I also love black women for the reason you've give (although not exclusively as you do). I live in the deep south so i of course I have opportunities (although a few places are so hood it just hard for me to be comfortable). The problem is I find many AA dancers to be super hustle and aggressive and then fairly mechanical. I to some degree have seemed to be able to size up white dances and find the ones that are worth my while, but no such luck with AAs in the all AA hood type clubs. Any tips?
For me that is not much of an issue b/c I'm not necessarily looking to connect with the dancers when I SC; I just like getting my grind-on and my grope-on; I don't hang-out with dancers in the clubs for any extended period of time – I like variety and getting dances from various dancers and when I'm not getting dances I rather be left-alone.
So yeah – if you are looking for “sweet” - most often the black dancers don't seem to fit that mold.

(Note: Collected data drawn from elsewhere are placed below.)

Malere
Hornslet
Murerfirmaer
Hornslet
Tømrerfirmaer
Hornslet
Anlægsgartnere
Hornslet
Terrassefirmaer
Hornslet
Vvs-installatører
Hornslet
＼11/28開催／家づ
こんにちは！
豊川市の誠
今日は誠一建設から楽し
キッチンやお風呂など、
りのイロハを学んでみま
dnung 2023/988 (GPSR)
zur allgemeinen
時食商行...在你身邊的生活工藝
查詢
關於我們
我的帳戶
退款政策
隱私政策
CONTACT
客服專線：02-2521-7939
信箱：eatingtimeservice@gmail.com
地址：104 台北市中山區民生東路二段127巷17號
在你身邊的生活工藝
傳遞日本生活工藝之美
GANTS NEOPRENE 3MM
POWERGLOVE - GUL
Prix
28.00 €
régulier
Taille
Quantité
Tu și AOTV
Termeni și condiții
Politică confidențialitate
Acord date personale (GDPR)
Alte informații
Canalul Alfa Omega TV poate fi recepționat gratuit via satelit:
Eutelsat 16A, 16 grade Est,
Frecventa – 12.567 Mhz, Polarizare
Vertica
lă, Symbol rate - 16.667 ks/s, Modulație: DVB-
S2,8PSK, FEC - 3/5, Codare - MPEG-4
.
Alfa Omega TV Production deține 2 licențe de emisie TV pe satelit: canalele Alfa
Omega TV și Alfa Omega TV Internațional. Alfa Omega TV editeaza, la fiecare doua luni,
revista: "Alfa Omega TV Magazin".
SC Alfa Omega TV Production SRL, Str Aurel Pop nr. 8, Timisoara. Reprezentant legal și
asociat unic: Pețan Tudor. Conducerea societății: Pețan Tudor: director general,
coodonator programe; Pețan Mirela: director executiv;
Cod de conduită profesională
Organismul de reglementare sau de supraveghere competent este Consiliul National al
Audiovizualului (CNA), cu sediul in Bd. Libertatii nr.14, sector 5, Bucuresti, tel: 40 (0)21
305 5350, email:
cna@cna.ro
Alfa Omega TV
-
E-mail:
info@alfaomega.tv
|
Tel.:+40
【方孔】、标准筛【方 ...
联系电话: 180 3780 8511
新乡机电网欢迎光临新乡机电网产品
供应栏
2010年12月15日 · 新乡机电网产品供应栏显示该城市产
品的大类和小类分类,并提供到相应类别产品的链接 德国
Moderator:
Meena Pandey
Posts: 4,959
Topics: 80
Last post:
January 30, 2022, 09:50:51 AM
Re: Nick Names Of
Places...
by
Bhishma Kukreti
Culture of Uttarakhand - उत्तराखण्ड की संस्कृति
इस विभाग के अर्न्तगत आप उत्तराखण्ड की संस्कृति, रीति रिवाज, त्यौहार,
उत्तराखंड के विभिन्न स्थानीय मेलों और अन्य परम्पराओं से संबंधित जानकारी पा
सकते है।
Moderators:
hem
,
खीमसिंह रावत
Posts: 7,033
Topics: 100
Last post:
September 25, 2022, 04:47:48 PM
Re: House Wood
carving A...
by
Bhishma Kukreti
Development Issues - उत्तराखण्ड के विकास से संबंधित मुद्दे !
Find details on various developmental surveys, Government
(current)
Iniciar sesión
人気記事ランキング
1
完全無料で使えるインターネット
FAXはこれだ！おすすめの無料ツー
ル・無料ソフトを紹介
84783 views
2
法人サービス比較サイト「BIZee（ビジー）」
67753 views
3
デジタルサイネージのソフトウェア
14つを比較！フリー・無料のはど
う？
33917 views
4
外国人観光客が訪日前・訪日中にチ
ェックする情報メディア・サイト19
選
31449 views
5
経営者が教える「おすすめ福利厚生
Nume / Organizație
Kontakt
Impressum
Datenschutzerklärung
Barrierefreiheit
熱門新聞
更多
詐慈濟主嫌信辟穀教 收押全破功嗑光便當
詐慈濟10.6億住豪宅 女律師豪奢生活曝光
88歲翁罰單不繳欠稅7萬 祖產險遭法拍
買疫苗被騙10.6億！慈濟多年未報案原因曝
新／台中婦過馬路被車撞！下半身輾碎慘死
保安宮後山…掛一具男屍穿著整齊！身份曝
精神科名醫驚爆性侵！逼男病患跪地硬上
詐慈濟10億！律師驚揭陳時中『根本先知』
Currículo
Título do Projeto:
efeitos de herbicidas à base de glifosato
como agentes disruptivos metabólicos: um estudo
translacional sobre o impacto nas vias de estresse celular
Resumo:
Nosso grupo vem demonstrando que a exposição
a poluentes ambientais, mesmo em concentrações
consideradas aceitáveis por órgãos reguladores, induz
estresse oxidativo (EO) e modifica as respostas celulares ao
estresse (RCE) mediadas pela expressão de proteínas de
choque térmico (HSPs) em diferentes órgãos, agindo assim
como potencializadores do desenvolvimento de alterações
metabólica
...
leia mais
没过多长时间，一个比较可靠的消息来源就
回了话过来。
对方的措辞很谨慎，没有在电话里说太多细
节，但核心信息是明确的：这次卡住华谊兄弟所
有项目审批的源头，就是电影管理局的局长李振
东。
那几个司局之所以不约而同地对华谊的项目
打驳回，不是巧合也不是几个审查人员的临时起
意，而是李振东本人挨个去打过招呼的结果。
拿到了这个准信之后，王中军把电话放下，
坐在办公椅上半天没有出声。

I *do* find they are often great at grinding which is what I like – but don't expect sensuality if this is what you most-want; it's more just purely physical which is fine w/ me and I get-off on that (figuratively). IME black dancers often look to give me the most-mileage possible as if they are enjoying the ride too; e.g. I often have black dancers adjust my commando cock so they are riding-it w/ their pussy as if they want to enjoy themselves also; whereas often times IME non-black dancers look to give the least-mileage possible while it still being a lap-dance; i.e. often times non-black dancers avoid my often hard-as-rock cock when grinding on me and will either grind me with their tail-bone or on my lower-stomach but not right on my cock; not saying this is always the case with non-black dancers but I notice it happening more with them.
Some AA clubs have a better vibe than others and some are better-managed than others; the better-managed AA clubs often have a bit friendlier dancers.
In general; if the AA clubs is more upscale the dancers tend to be nicer but upscale AA clubs are few and far b/w; o/w you can look for mixed-clubs that have a decent amount of AA dancers and these are usually more well-behaved.